**WHAT TO DO**:
Set down exactly the lines below, starting at the one that contains "gostamos. Normalmente gravamos" and ending at the one that contains "προκειμένου να ενισχύσουμε το κοινωνικό και", with both of those lines included and nothing else.

Top of INPUT FOR THIS TASK

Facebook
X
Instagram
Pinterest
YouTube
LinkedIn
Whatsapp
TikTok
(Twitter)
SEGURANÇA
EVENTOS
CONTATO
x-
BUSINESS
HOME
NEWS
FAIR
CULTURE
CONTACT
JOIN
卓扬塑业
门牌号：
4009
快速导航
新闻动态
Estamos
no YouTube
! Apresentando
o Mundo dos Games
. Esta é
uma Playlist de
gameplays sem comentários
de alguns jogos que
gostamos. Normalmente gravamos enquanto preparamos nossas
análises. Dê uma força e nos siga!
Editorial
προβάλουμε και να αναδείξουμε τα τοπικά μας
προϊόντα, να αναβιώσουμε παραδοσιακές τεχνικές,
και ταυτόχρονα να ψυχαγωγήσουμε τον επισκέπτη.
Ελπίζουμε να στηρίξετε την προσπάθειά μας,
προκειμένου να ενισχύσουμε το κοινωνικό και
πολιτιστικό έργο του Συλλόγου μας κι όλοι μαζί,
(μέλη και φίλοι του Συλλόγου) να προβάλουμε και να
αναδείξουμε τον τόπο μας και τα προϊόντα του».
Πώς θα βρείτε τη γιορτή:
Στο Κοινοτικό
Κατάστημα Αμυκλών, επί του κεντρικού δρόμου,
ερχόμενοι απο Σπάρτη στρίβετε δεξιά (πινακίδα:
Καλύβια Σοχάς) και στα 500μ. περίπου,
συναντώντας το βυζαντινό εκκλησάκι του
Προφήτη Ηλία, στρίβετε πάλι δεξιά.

Bottom of INPUT FOR THIS TASK
Top of INPUT FOR THIS TASK

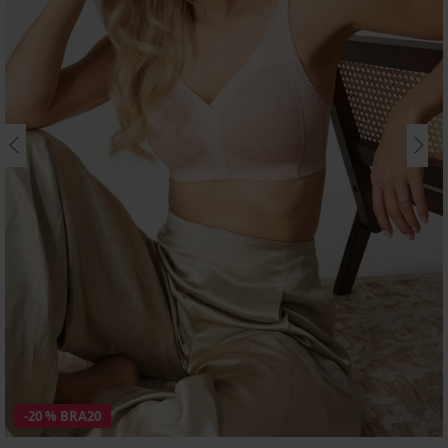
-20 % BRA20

Bottom of INPUT FOR THIS TASK

**SOLUTION TO THE EXERCISE**:
gostamos. Normalmente gravamos enquanto preparamos nossas
análises. Dê uma força e nos siga!
Editorial
προβάλουμε και να αναδείξουμε τα τοπικά μας
προϊόντα, να αναβιώσουμε παραδοσιακές τεχνικές,
και ταυτόχρονα να ψυχαγωγήσουμε τον επισκέπτη.
Ελπίζουμε να στηρίξετε την προσπάθειά μας,
προκειμένου να ενισχύσουμε το κοινωνικό και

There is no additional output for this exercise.